For the time being, though, he’d resist that. She could flit around the office and pull files and make calls. He could use that. Maybe she’d even live up to her own advertising, though in Cal’s experience it was rare that a woman that pretty had the smarts to back it up.

His only real concern about keeping her was that she might prove to be too much of a distraction to him. He had a lot to do and almost no time to do it. In the past he’d had the leisure to flirt and enjoy the chase. He’d also had the security of a large number of personnel, so when the flirting was done and the chase was over, he could disappear back into the excuse of business and that would be that.

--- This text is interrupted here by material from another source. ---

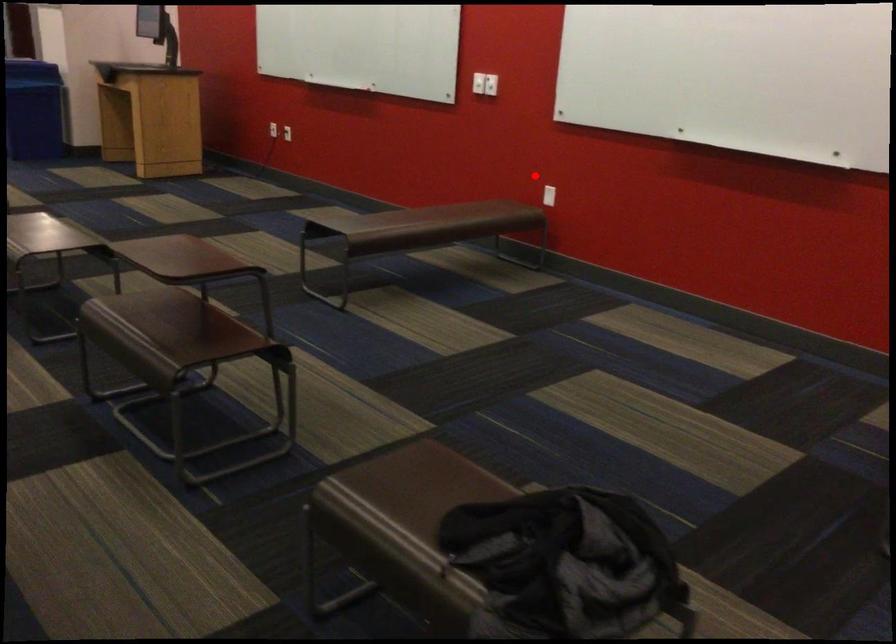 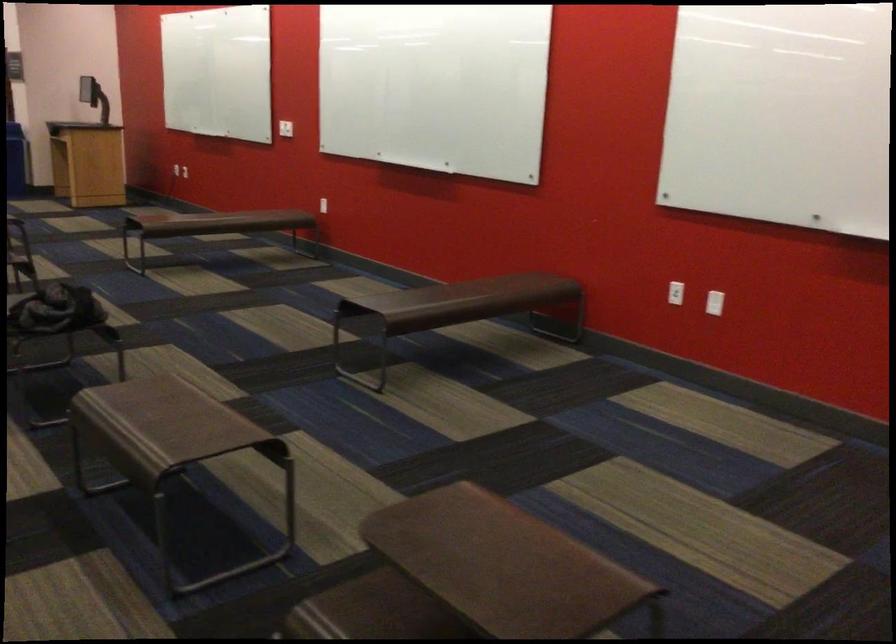 Question: I am providing you with two images of the same scene from different viewpoints. Given a red point in image1, look at the same physical point in image2. Is it:

Choices:
 (A) Closer to the viewpoint
 (B) Farther from the viewpoint

Answer: (B)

But at the moment Kit Macy was his only employee, and given the modest—no, meager—budget Breck Monahan had allowed, he wasn’t going to be able to hire more than fifteen or twenty more.

Hardly the sort of numbers that would allow him to back off gracefully at the end of a fling.

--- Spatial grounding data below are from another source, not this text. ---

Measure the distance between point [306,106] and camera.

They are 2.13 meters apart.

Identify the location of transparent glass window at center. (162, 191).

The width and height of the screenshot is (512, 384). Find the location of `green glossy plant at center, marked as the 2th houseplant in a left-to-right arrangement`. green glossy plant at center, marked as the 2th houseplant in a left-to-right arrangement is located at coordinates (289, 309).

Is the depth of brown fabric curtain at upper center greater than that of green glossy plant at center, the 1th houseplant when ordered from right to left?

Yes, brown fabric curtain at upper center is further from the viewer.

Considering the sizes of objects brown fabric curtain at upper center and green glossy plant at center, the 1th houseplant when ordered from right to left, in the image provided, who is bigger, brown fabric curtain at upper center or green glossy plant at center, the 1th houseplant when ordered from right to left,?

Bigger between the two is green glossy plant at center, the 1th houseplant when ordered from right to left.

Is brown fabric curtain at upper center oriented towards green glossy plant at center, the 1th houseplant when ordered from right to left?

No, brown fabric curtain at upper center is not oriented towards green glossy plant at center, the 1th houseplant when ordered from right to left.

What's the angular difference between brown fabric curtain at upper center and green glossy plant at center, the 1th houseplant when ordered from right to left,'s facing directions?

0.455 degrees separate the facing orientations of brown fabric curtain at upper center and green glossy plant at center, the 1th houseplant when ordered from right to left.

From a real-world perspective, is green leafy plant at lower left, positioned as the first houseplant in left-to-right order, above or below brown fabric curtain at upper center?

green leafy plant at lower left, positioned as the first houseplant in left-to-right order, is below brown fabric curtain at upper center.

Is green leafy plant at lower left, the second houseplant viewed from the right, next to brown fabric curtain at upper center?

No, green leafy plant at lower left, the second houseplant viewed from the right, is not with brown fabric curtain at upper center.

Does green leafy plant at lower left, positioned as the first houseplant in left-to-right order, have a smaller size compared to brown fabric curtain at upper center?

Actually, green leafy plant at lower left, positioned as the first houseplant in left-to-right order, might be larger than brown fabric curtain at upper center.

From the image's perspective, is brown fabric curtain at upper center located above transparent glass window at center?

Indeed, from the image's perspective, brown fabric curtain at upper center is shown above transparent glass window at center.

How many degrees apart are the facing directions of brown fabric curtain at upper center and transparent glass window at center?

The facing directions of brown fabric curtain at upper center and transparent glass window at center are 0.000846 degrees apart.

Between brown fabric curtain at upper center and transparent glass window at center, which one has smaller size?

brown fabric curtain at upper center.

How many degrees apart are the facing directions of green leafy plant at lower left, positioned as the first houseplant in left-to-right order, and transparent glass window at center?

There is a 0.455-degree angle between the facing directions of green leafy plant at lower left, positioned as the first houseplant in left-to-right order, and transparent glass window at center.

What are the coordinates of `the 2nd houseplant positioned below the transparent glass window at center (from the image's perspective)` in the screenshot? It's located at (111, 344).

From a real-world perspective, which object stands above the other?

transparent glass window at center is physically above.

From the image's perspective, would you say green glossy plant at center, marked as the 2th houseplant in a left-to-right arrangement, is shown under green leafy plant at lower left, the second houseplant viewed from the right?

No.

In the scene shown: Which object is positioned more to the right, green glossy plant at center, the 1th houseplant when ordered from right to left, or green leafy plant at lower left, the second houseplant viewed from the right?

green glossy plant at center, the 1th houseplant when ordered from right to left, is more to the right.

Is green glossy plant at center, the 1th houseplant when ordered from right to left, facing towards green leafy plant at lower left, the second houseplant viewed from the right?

So there would be no fling.

He could live with that.

He got up and went to the back room where Ebbit Markham had pointed out a hundred-odd years’ worth of back issues of the magazine. It was musty and dark, and it occurred to Cal that he might be better off just lighting the whole lot on fire or locking the door and throwing away the key.

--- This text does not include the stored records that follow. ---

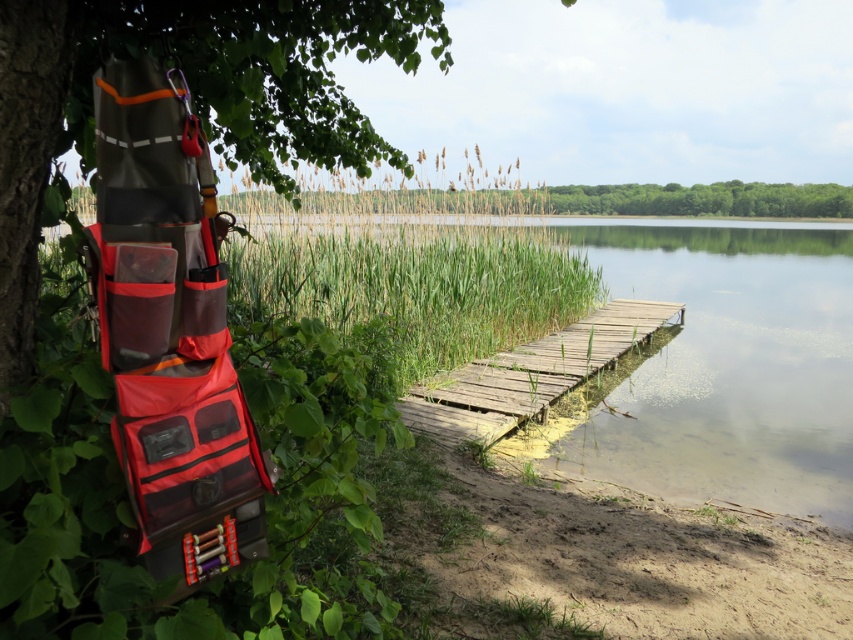 You are planning to walk across the wooden dock at center. Considering its width relative to the green leafy tree at upper center, do you think it is safe for someone with a fear of narrow spaces?

The wooden dock at center has a lesser width compared to the green leafy tree at upper center. Since the dock is narrower, it might not be safe for someone with a fear of narrow spaces due to its reduced width.

You are a hiker who just arrived at the lakeside and noticed an orange fabric bag at left and green grassy reed at center. Which object is taller?

The orange fabric bag at left is taller than the green grassy reed at center. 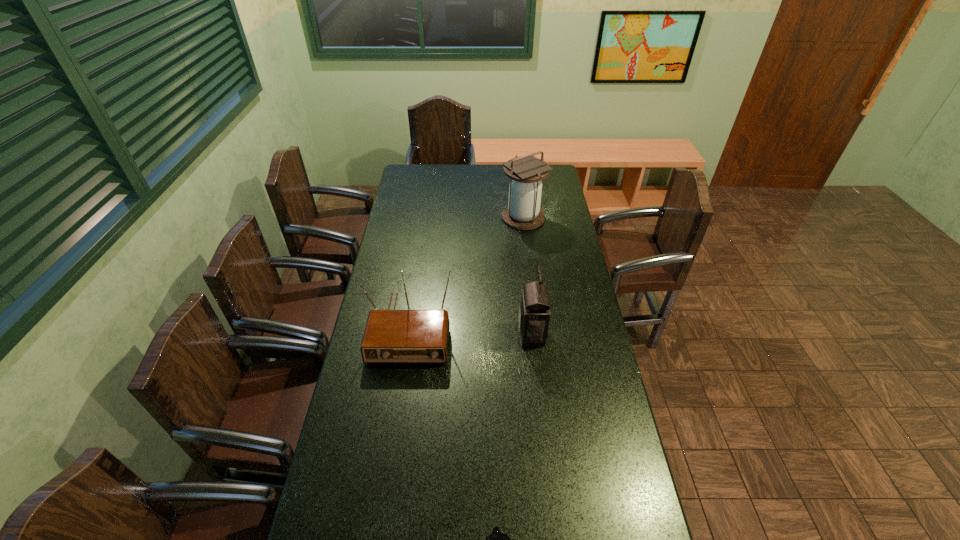 Locate an element on the screen. the third closest object relative to the second farthest lantern is located at coordinates (496, 539).

Identify the location of the second closest lantern relative to the leftmost object. (526, 173).

Identify which lantern is the second nearest to the farthest object. Please provide its 2D coordinates. Your answer should be formatted as a tuple, i.e. [(x, y)], where the tuple contains the x and y coordinates of a point satisfying the conditions above.

[(496, 539)] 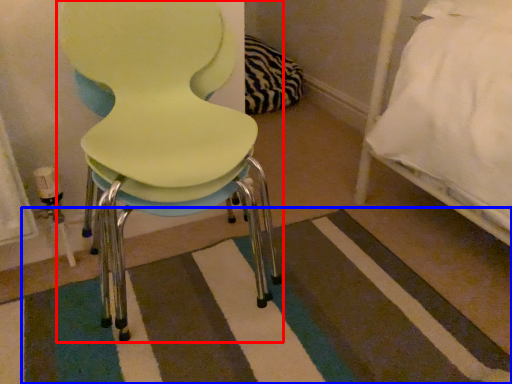 Question: Which point is closer to the camera, chair (highlighted by a red box) or mat (highlighted by a blue box)?

Choices:
 (A) chair
 (B) mat

Answer: (A) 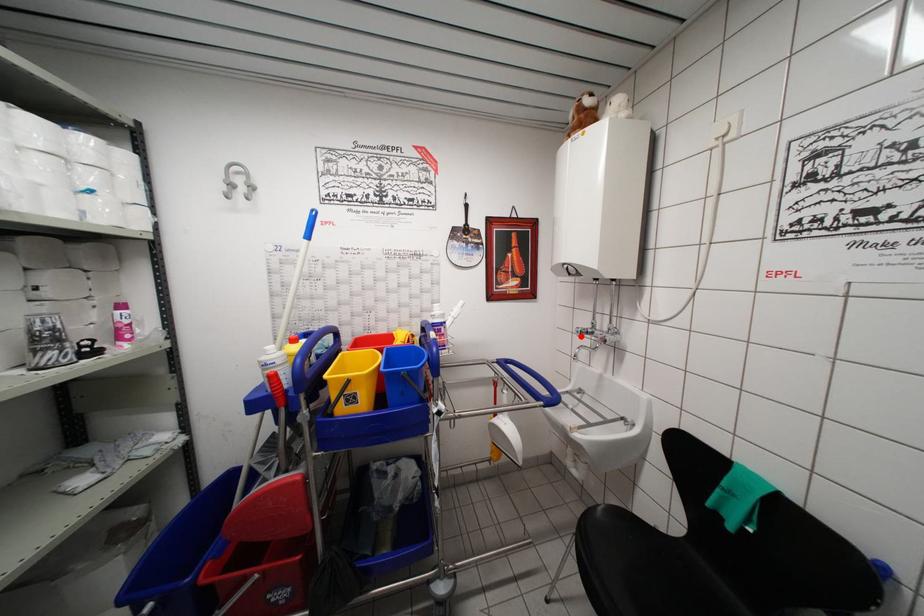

The unpleasantness of the room—of the whole damned chaotic and failing office, actually—was the perfect metaphor for the present state of his career.

How the hell had he let this happen? All his life Cal had succeeded wherever he’d tried. A psychologist could have a field day with his motivation— Cal’s father had died when Cal was just seven, leaving him alone to be the man of the house for his mother and sister—but whatever the reason, he’d always felt really good about his success. He’d enjoyed winning, whether it was class valedictorian or the Presidential Young Entrepreneur Award or a full scholarship to Stanford.

Winning was who he was. Who he’d always been.

And all the stuff that went with it now—the nice coop, a good car, thirty-year-old scotch in the cupboard—was proof of his achievements. The stuff itself wasn’t his goal, it was just the certificate on the wall.

He’d grown to appreciate it for that.

Now not only were his finances on the line—he could always make money again—but it was also his reputation. The reputation he’d spent a lifetime building, polishing.

If that went down in flames with Home Life he might never recover it.

So what was he doing in this crummy old building downtown trying to resurrect a business that had been terminally ill for half a century? Sure, he’d made a mistake—and it was just that, a mistake— but did he really deserve this kind of punishment?

If he’d had any time at all, he might have really felt ticked off about it. But as it was, he had to just step up to the plate and knock one out of the park.

So he’d do what he could, beginning with the one employee he had so far.

He’d gone to the archives with Kit Macy in mind. Now that she was gone and he wasn’t diverted by her obvious physical…assets, he could look at her work and try and determine if in fact there was any promise there.

Hell, maybe she could help him rescue this dog of a magazine. She probably couldn’t hurt.

Unless he let her.

His libido had gotten him into trouble before, God knew, and even today he’d tried to stop himself from letting Kit stick around and make his life harder. But in the end he just hadn’t been able to do it. There was something about her—he really couldn’t even say exactly what it was. It didn’t even matter now because he’d already said he’d give her a chance.

So maybe, just maybe, he’d find something in her work that would make him feel as if for once his head and his libido were both right about the same woman.